Tujuh

1 3 0
                                    

Tidak ada hal yang mengasikan maupun menyenangkan. Semuanya tampak melelahkan dan juga membosankan. Guru berhalangan masuk karena sakit dan kelas akhirnya berisik bagaikan pasar.

Aku melirik Naya sebentar, cewek itu asik dengan bukunya dan tak mungkin aku mengganggu nya dengan mengajaknya ngobrol. Apa lebih baik aku keluar saja, tapi untuk apa? bahkan aku tidak tau mau melakukan apa nanti.

"Buku kamu udah ketemu?" tanya Naya. Sepertinya cewek itu memperhatikan gelagat ku yang bosan. Memang Naya ini yang terbaik, selalu peka terhadap lingkungan.

"Belum, tapi kemarin Angga kasih pinjem bukunya ke aku," jawabku.

"Angga? Kenapa bisa? Maksud gue, kenapa Angga baik banget sampai ngasih pinjem bukunya ke lo? Biasanya dia bodo amatan sama orang."

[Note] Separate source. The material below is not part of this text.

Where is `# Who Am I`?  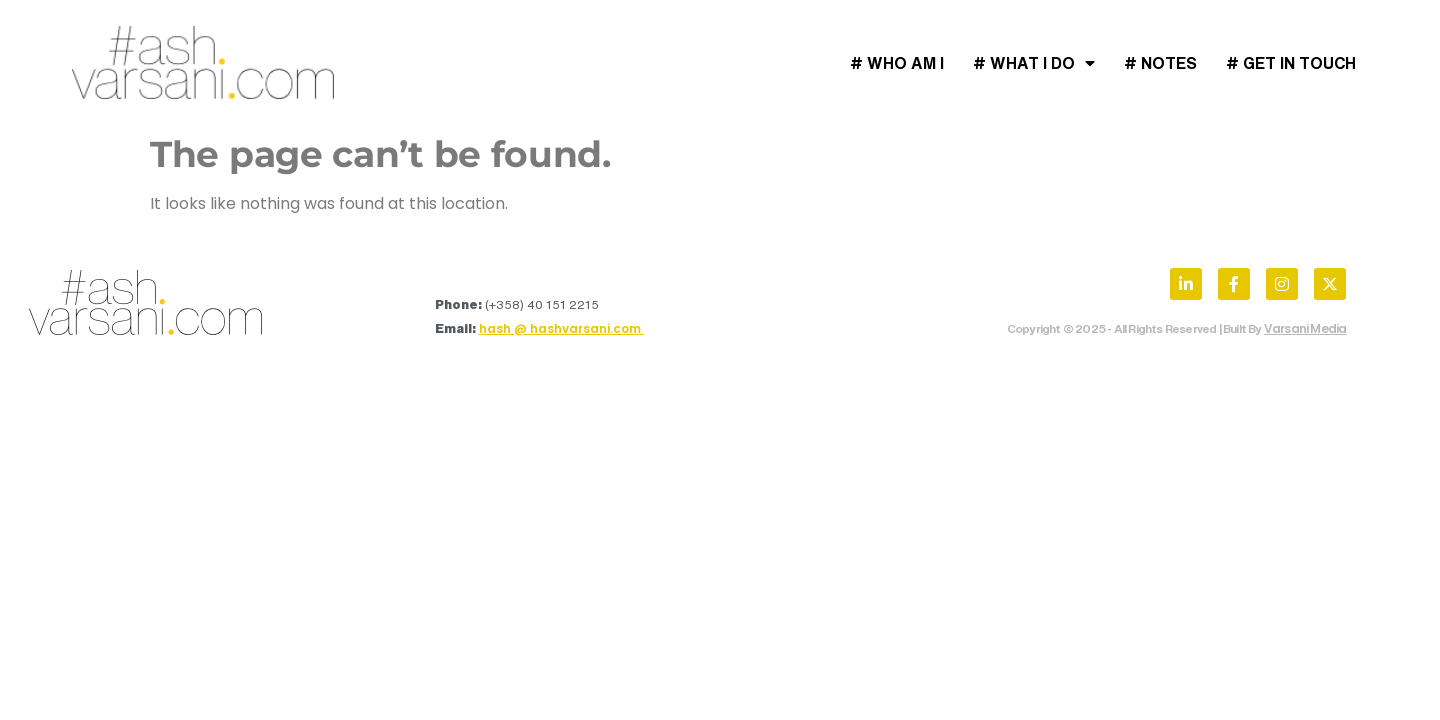 # Who Am I is located at coordinates (897, 63).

"Enggak tau, kemarin Angga ngasihnya pas yang lain udah pulang. Oh iya, kamu deket ya sama Angga sampe tau kebiasaannya," ucapku.

"Kita satu sekolah dulu tapi gak begitu deket cuma kadang-kadang masih suka ngobrol."

Aku mengangguk faham, pantas saja dari awal aku kenal Naya dia sudah terlihat deket dengan Angga, ternyata memang SD nya mereka satu sekolah.

"Gue tebak, Angga suka sama lo."

Aku tercengang, bagaimana bisa Naya berkata begitu padahal jelas perlakuan Angga hanya sebatas meminjamkan buku. Tunggu, sepertinya aku merasa dejavu. Sebelumnya Adi juga pernah berkata seperti ini padaku, hanya saja tentang Ari bukan Angga dan ya kalian pasti tau itu berakhir dengan tak mengenakan. Fakta bahwa aku baper dengan ucapan Adi sehingga aku yang malah menyukai Ari. Tidak, untuk kali ini aku tidak akan terpengaruh dan tidak akan memikirkan ucapan Naya, lagi pula itu tidak benar dan aku yakin Angga hanya menganggap ku sebagai teman.

"Jangan bercanda."

"Siapa tau aja."

Aku menghela nafas, mengalihkan perhatiannya. Entahlah, berbicara dengan Naya seakan melelahkan. Bukannya aku tidak senang hanya saja aku terlalu malas untuk membahas topik seperti ini.

"Lo suka sama Angga!!"

aku tersentak, spontan mengalihkan pandangan ku pada orang yang berteriak barusan. Itu Rega teman dekat Angga, aku pribadi tidak terlalu dekat dengannya tetapi sesekali kami mengobrol.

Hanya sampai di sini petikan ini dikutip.